Yay, now comes the part where various GOP deep thinkers say that if we don't want to regulate absolutely everything, we shouldn't consider regulating weapons designed to be actual weapons. Oh, what a
very bold and not at all tedious stance:
[Tennessee] State Sen. Stacey Campfield joked on his personal blog Monday about “assault pressure cookers” in the wake of last week’s bombing in Boston. […]
The point of Campfield’s first post seemed clear enough. Under a headline that referred to U.S. Sen. Diane Feinstein, one of the leading proponents of gun control, Campfield cataloged the dangerous features on a pressure cooker, including a “muzzle break thingy,” “tactical grip” and “evil, black” color. Pressure cookers were, of course, turned into IEDs in the Boston bombings.

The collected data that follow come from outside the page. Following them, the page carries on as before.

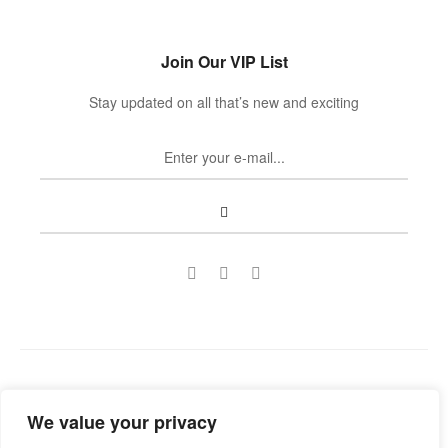
Join Our VIP List
Stay updated on all that’s new and exciting
Copyright © 2022
Guild Antiques & Restoration
. All rights
We value your privacy
reserved.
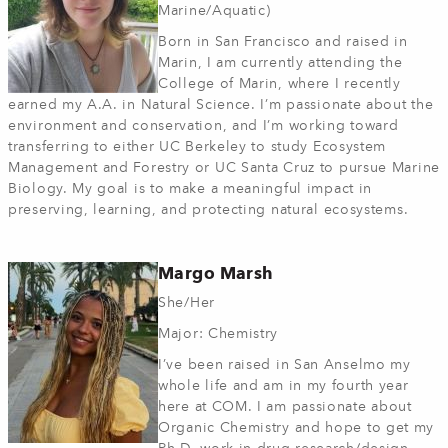
Marine/Aquatic)
Born in San Francisco and raised in
Marin, I am currently attending the
College of Marin, where I recently
earned my A.A. in Natural Science. I’m passionate about the
environment and conservation, and I’m working toward
transferring to either UC Berkeley to study Ecosystem
Management and Forestry or UC Santa Cruz to pursue Marine
Biology. My goal is to make a meaningful impact in
preserving, learning, and protecting natural ecosystems.
Margo Marsh
She/Her
Major: Chemistry
I’ve been raised in San Anselmo my
whole life and am in my fourth year
here at COM. I am passionate about
Organic Chemistry and hope to get my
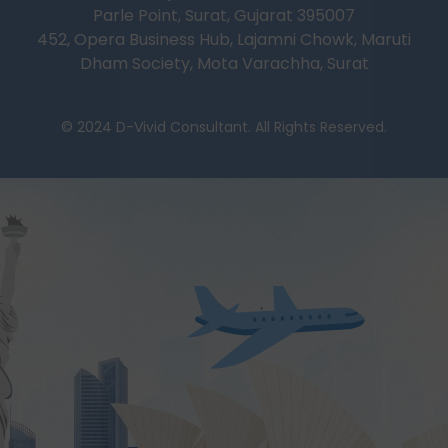
Parle Point, Surat, Gujarat 395007
452, Opera Business Hub, Lajamni Chowk, Maruti
Dham Society, Mota Varachha, Surat
© 2024 D-Vivid Consultant. All Rights Reserved.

Oh, he's so clever. I bet you can kill someone with a comb, too, if you're sufficiently motivated! Let's ban combs! Tee hee!
He said commentators on the left should be calling for “crock pot control” if they meant to be consistent with their calls for gun control after December’s Sandy Hook shooting.

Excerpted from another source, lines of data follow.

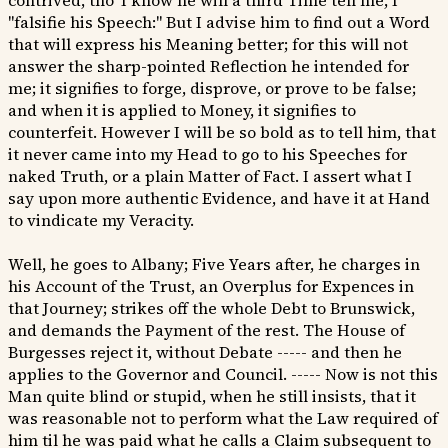
contrived, tho' I know he will a third Time tell me, I
"falsifie his Speech:" But I advise him to find out a Word
that will express his Meaning better; for this will not
answer the sharp-pointed Reflection he intended for
me; it signifies to forge, disprove, or prove to be false;
and when it is applied to Money, it signifies to
counterfeit. However I will be so bold as to tell him, that
it never came into my Head to go to his Speeches for
naked Truth, or a plain Matter of Fact. I assert what I
say upon more authentic Evidence, and have it at Hand
to vindicate my Veracity.
Well, he goes to Albany; Five Years after, he charges in
his Account of the Trust, an Overplus for Expences in
that Journey; strikes off the whole Debt to Brunswick,
and demands the Payment of the rest. The House of
Burgesses reject it, without Debate ----- and then he
applies to the Governor and Council. ----- Now is not this
Man quite blind or stupid, when he still insists, that it
was reasonable not to perform what the Law required of
him til he was paid what he calls a Claim subsequent to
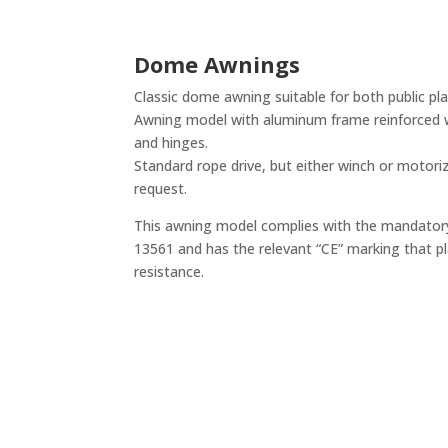
Dome Awnings
Classic dome awning suitable for both public pla
Awning model with aluminum frame reinforced 
and hinges.
Standard rope drive, but either winch or motoriz
request.
This awning model complies with the mandato
13561 and has the relevant “CE” marking that pla
resistance.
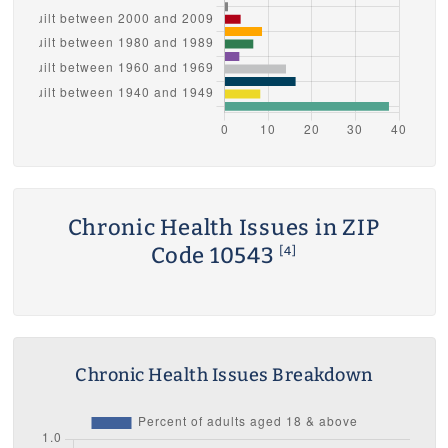
Chronic Health Issues in ZIP
Code 10543
[4]
Chronic Health Issues Breakdown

Let's imagine a scenario in which roughly 4,000 Americans have been killed by weaponized pressure cookers between last December and now. I'm willing to bet Campfield would be fairly beside himself demanding we stop bad people from getting pressure cookers, and the idea of letting people who have already have a history of assaulting people with pressure cookers buy
more pressure cookers, due only to our own unwillingness to check up on those things, would sound so stupid that nobody would even propose such a thing. Let's imagine a world in which, whenever a child finds a pressure cooker under his parents' bed, there's a good chance that child dies. We'd damn well be figuring out what to do about parents who leave goddamn pressure cookers under their beds. Yes, you can kill someone with a pressure cooker, or a spoon, or a piece of stout twine—but there's nothing better for killing people than an actual weapon.

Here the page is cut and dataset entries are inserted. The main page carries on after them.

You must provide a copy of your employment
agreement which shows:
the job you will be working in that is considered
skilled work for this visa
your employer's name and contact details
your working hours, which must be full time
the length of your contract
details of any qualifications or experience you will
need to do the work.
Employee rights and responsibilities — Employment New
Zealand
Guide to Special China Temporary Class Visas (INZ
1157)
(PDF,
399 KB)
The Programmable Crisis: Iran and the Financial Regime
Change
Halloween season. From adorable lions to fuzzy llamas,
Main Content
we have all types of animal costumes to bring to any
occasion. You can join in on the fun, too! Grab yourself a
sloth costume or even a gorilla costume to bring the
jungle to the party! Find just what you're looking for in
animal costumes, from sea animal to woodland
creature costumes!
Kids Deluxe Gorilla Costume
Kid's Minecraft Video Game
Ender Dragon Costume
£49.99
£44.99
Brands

This really isn't a difficult question. We don't let your average citizens have grenades. We don't let them have surface to air missiles. We don't let them have machine guns. We're really not all that dumb about these things, we know that when it comes to weapons designed to be weapons, there are certain limits to be set for the public safety. All these debates are just about where the limits are. Now, however, we're hearing that signing a U.N. treaty to help prevent weapons from being sent to terrorists and drug cartels and child armies is an assault on our freedomz, and that checking—even merely checking—whether or not a particular American is a criminal, is violent or is an actual known effing terrorist before handing them whatever guns they want is a bridge too far. In other words, we've turned entirely stupid.
There are no reasonable arguments against background checks, which is exactly why the idea is so popular. The only arguments against the idea are, like Campfield's, either intentionally insincere or rooted in far-right antigovernment conspiracy theories. That's it. We're giving weapons to felons and terrorists, and the reason we're doing it is because we're ruled by morons.
As an aside, Tennessee is an especially good example of this. If it were up to them, they'd be regulating the possible religious implications of mop sinks. If you want to sell a felon an assault rifle, though, they'll still call you a damn Patriot.